Regulations now limit the nature of instruments in which securities dealers, collective investment schemes and pension funds are allowed to invest, even as the BOJ has began the process of lifting the cap on the size of forex investment portfolios.
Shaw said the debt capital markets has been particularly hard hit in regards to new interpretation of allowable assets by the Financial Service Commission (FSC), which he said results in all Jamaican companies' US dollar debt being excluded from the universe of assets that local dealers, collective investment schemes and in most cases pension funds can invest in because they do not have an investment grade rating.
investment grade rating
"The government does not have an investment grade rating and therefore it means that everybody is automatically deemed as not having investment grade rating," he said.
As a result, the Opposition spokesman said, "the market in Jamaica is being locked out of trading in commercial paper."
He noted that companies such as Jamaica Public Service and Jamaica Energy Partners have in the past raised foreign exchange on the local commercial market, but could no longer do so.
"Because of this decision, if you want some foreign exchange to finance your operation you have to go and purchase a bond overseas," said Shaw.

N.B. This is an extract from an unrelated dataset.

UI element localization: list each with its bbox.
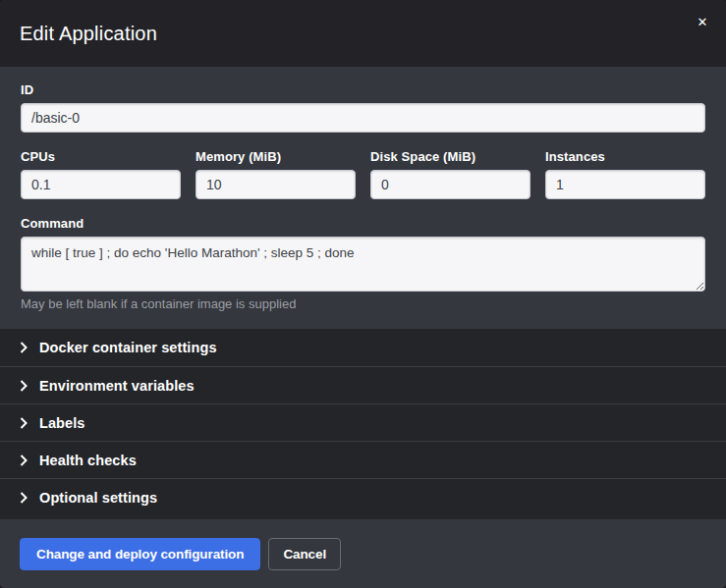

"The likelihood is that you are purchasing that bond from somebody who doesn't know you, so they don't necessarily trust you, and then they have to do a long and drawn out due diligence on you and ... at the end of the day you have to pay a higher premium to get that money," he said.
He contended that the decision by the central bank and the FSC "seems to be, on the face of it, a decision to try to preserve the Net International Reserves."
Questioning whether "we going to lock off every door to satisfy the IMF", the finance spokesman said there are significant amounts of foreign exchange assets in private hands in Jamaica, so "why can't they be given the opportunity to invest their foreign exchange in companies in Jamaica that need money for expansion?" he asked. "It makes absolutely no sense."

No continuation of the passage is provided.